This page is no longer maintained — Please continue to the home page at www.scala-lang.org

About Google Summer of Code Project - Collaborative Scaladoc

1 reply
Xie Xiaodong
Joined: 2010-03-22,
User offline. Last seen 42 years 45 weeks ago.
Hello, Dear All, 

I'm Xie Xiaodong, a master student in KTH, Sweden. I'm quite interested in Scala language. Now I'm working on my thesis project in Ericsson, Lulea. I used Lift in a part of my thesis work, and found that this web framework and Scala language are both quite promising. So I want to learn something more and deeply about Scala, and I think the best way to do this is to participate a real project about Scala. Since I've been familiar with ordinary use of Lift, and this project seems will contribute quite a lot to Scala language itself, I chose it. 
If you'd like, I could send some parts of my thesis work to you, no Ericsson contents included part. 
By the way, I took part in GSoc 2009, and successfully passed the final evaluation by Google. I am quite confident that I could finish this project too. 
Here is some of my initial thinkings: 
I'd like to try to keep the style of ScalaDoc 2 as it is now, and add a "edit" button at the comments part. When user click on this button, a new text-area DOM element will be shown under the comments that will be altered with the original comments copied to this text-area. After this user finishes his editing, those contents will be submitted, and stored in the persistent storage. Considering the comments submitted do not match normal relationship database very well, I myself lean to use some document oriented persistent storage, such as CouchDB, MongoDB. Here I got a question, how could those generated XML document (assuming we use this XML-Scaladoc patching tool mentioned in the introduction of this project) be merged if conflict exists?
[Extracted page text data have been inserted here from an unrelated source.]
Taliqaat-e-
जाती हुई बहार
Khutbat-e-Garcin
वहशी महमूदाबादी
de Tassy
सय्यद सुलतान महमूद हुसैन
If I understand correctly, there will be a dedicated person for applying those generated XML file to Scala language code base. Is that so?
By the way, I've got a reply from Gilles as below: 
> Here is some of my initial thinkings:
>
> I'd like to try to keep the style of ScalaDoc 2 as it is now, and add a "edit" button at the comments part. When user click on this button, a new text-area DOM element will be shown under the comments that will be altered with the original comments copied to this text-area. After this user finishes his editing, those contents will be submitted, and stored in the persistent storage.
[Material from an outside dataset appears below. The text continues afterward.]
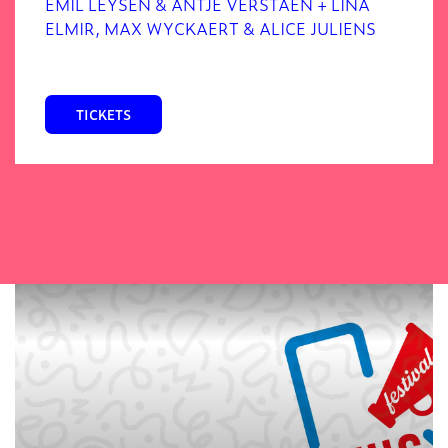
EMIL LEYSEN & ANTJE VERSTAEN + LINA
ELMIR, MAX WYCKAERT & ALICE JULIENS
TICKETS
That sounds like a reasonable solution.

> Considering the comments submitted do not match normal relationship database very well, I myself lean to use some document oriented persistent storage, such as CouchDB, MongoDB.

Why don't their structure match normal relational databases well? Relational DBMS have qualities that other data storage systems do not necessarily have (think ACID transactions, scalable performance, multiple clients). I do not say that the project should use a relational DBMS to store data — and I don't know enough about documented-oriented persistent storage to have a meaningful opinion on it — but your argument against relational databases seems a bit weak to me .

> Here I got a question, how could those generated XML document (assuming we use this XML-Scaladoc patching tool mentioned in the introduction of this project) be merged if conflict exists? If I understand correctly, there will be a dedicated person for applying those generated XML file to Scala language code base. Is that so?

I imagine that the conflicts you mention are between changes done on the wiki and those done on source code by developers? I don't know for sure what should happen in this case. In fact, I think that finding the right balance between control and "crowd sourcing" is an interesting facet of this project. Having an expert — a recognised Scala developer — check the changes before committing them to source (and solving conflicts in the process) is an obvious and straightforward solution. But it may well be that a completely crowd-sourced approach, including for handling merge conflicts, ends up working better. I would like the student doing this project to explore such questions.

In any case, conflicts due to concurrent wiki edits should probably be handled by the wiki itself (either by preventing concurrent edits, or by handling conflicts when they arise in some way).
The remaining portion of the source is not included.